Credit: Photo by John Anderson / Design by Zeke Barbaro

“I’m trying not to jinx it but I think we’ll be okay,” a man said to a woman next to him, in a room with very high ceilings and painted columns.

“I’m optimistic,” she responded. And after a breath, “But I’m also…” She lost her words there, looked up and away at the fancy ceiling, down to the ground, and back at the man next to her until he changed the topic.

Election night at the Driskill Hotel. A building erected in the 19th century, now booming with the muddied voices of MSNBC anchors and with the chatter of people draining beer bottles at an anxious clip.

Nearby, a man with shaggy blond hair leaned against a column – one of those architectural choices that I suppose nods to early Americans’ reverence for Greece, for their lofty democratic notions. He said his wife didn’t want him to come to the Travis County Democratic Party’s election night watch party. She said: You have a wife and kids. Anybody can just walk in there.

But he was thrilled to be standing so near to some of our progressive electeds. Thought it was just great. “They’ll actually talk to you,” he said. To his right, state Sen. Sarah Eckhardt was just walking in, dressed as casually as, I suppose, a Democrat dresses when they’re running uncontested in a deep blue place. Just behind him, state Rep. Donna Howard laughed in pleasant conversation. U.S. Rep. Greg Casar was down the hall, illuminated by a videographer’s bulb.

The man by the column said he was excited to talk with a representative. All I could think was how strange it was that, with these guests on this night, we hadn’t walked through a metal detector to get in.

I’ve been pretty certain for months that Trump would win. There have been moments when that became very clear to me: a friend’s boyfriend complaining about Biden causing inflation, a crowd at a rodeo laughing at a clown’s racist jokes, a man my age at a bar dressed like a young professional liberal, gushing about his awakening in India before descending into grievances about Venezuelan gangsters and people speaking Arabic in New York City. For these, and a million other reasons, I expected our electorate to choose Trump, even though he promises to act as an autocrat, and maybe because he does.

In Travis County, I found myself in a crowd that, seemingly, had not arrived at that same conclusion.

People were smiling. They cheered when results confirmed blue states stayed blue, and when Philadelphia County went for Kamala Harris. They mused about the feeling that we were on the precipice of electing our very first woman president. They talked about their experiences canvassing, how people can’t just give up on Texas.

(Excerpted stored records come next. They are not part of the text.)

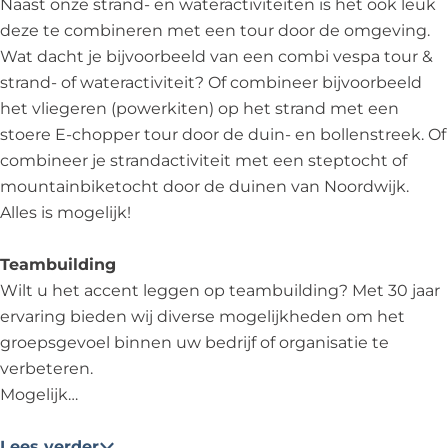
N
u
a
a
e
Naast onze strand- en wateractiviteiten is het ook leuk
w
r
o
o
w
o
S
u
u
a
deze te combineren met een tour door de omgeving.
i
d
r
o
i
o
P
S
S
u
Wat dacht je bijvoorbeeld van een combi vespa tour &
j
w
d
r
j
r
E
P
P
S
strand- of wateractiviteit? Of combineer bijvoorbeeld
k
i
w
d
k
d
V
E
E
P
het vliegeren (powerkiten) op het strand met een
E
j
i
w
E
w
/
V
V
E
stoere E-chopper tour door de duin- en bollenstreek. Of
v
k
j
i
v
i
N
/
/
V
combineer je strandactiviteit met een steptocht of
e
E
k
j
e
j
o
N
N
/
mountainbiketocht door de duinen van Noordwijk.
n
v
E
k
n
k
o
o
o
N
Alles is mogelijk!
t
e
v
E
t
E
r
o
o
o
s
n
e
v
s
v
d
r
r
o
Teambuilding
t
n
e
e
w
d
d
r
Wilt u het accent leggen op teambuilding? Met 30 jaar
s
t
n
n
i
w
w
d
ervaring bieden wij diverse mogelijkheden om het
s
t
t
j
i
i
w
groepsgevoel binnen uw bedrijf of organisatie te
s
s
k
j
j
i
verbeteren.
E
k
k
j
Mogelijk…
v
E
E
k
e
v
v
E
Lees verder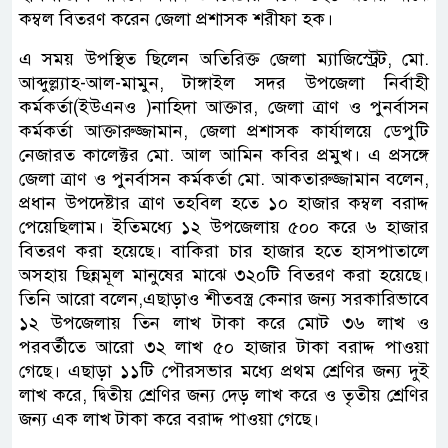
কম্বল বিতরণ করেন জেলা প্রশাসক শরীফা হক।
এ সময় উপস্থিত ছিলেন অতিরিক্ত জেলা ম্যাজিস্ট্রেট, মো.
আব্দুল্ল্যাহ-আল-মামুন, টাঙ্গাইল সদর উপজেলা নির্বাহী
কর্মকর্তা(ইউএনও )নাহিদা আক্তার, জেলা ত্রাণ ও পুনর্বাসন
কর্মকর্তা আক্তারুজ্জামান, জেলা প্রশাসক কার্যালয়ে ডেপুটি
নেজারত কালেক্টর মো. আল আমিন কবির প্রমুখ। এ প্রসঙ্গে
জেলা ত্রাণ ও পুনর্বাসন কর্মকর্তা মো. আকতারুজ্জামান বলেন,
প্রধান উপদেষ্টার ত্রাণ তহবিল হতে ১০ হাজার কম্বল বরাদ্দ
পেয়েছিলাম। ইতিমধ্যে ১২ উপজেলায় ৫০০ করে ৬ হাজার
বিতরণ করা হয়েছে। বাকিরা চার হাজার হতে হাসপাতালে
অসহায় ছিন্নমূল মানুষের মাঝে ৩২০টি বিতরণ করা হয়েছে।
তিনি আরো বলেন,এছাড়াও শীতবস্ত্র কেনার জন্য সরকারিভাবে
১২ উপজেলায় তিন লাখ টাকা করে মোট ৩৬ লাখ ও
পরবর্তীতে আরো ৩২ লাখ ৫০ হাজার টাকা বরাদ্দ পাওয়া
গেছে। এছাড়া ১১টি পৌরসভার মধ্যে প্রথম শ্রেণির জন্য দুই
লাখ করে, দ্বিতীয় শ্রেণির জন্য দেড় লাখ করে ও তৃতীয় শ্রেণির
জন্য এক লাখ টাকা করে বরাদ্দ পাওয়া গেছে।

And then I watched the reality sink in.

Dazed in the middle of the room, I watched a man rub slow circles over his stomach. The woman next to him wrapped her cardigan around herself, pulled it tight, crossed her arms, let it go, and did it all over again.

A woman passed them. Glass of wine in her hand, eyebrows lifted, eyes on the floor, blinking over and over, blowing air out of a narrow mouth.

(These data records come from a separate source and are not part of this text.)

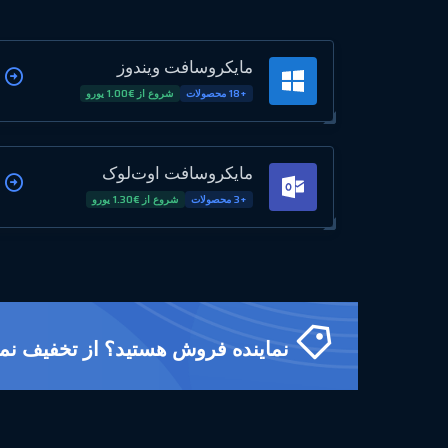
مایکروسافت ویندوز
+18 محصولات
شروع از €1.00 یورو
مایکروسافت اوت‌لوک
+3 محصولات
شروع از €1.30 یورو
نماینده فروش هستید؟ از تخفیف نمایندگی +۴۰٪ بهر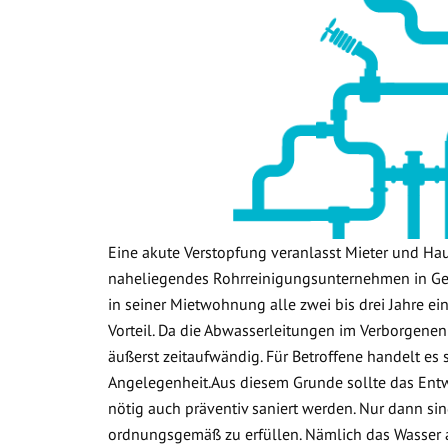
Eine akute Verstopfung veranlasst Mieter und Ha
naheliegendes Rohrreinigungsunternehmen in Gev
in seiner Mietwohnung alle zwei bis drei Jahre ein
Vorteil. Da die Abwasserleitungen im Verborgenen
äußerst zeitaufwändig. Für Betroffene handelt es
Angelegenheit.Aus diesem Grunde sollte das Ent
nötig auch präventiv saniert werden. Nur dann sin
ordnungsgemäß zu erfüllen. Nämlich das Wasser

Standing on the balcony, after North Carolina was called for Trump and it seemed Georgia would be soon, I heard the most raucous cheering yet coming from inside. There was that rare clacking noise, like someone swinging around a noisemaker. I rushed in thinking I’d missed Harris winning Pennsylvania, only to find that a Driskill staffer was wheeling in a stack of chairs. That was the applause? A chance to sit down?

Early in the night, when results came in favoring Trump, there was a roomful of people booing. Like sports. Two hours later, it was a handful of women’s voices breaking as they moaned “noooo.” Like how people say “no” when they’re informed of a death and don’t want to believe it.

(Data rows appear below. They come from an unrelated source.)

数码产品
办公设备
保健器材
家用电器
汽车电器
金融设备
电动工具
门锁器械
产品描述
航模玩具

I guess we believe it now. Maybe not that this spells death for our democracy. But certainly, we have witnessed the death – or maybe, hopefully, the hibernation – of a period when most of us believed in and prioritized democratic values. When one of the world’s leading experts in fascism, who used to caution against using the word to describe Trump, now says “it’s the real thing. It really is,” I guess we have to accept it. When European newspapers declare things like “the end of an American world,” and describe Trump’s return as confirmation that our country is no longer the “shining city on a hill,” I guess we better listen. When Trump’s own former chief of staff is calling him a fascist, and recalling how he wished for generals like Hitler’s, I guess we have a lot of work to do. But where do we begin?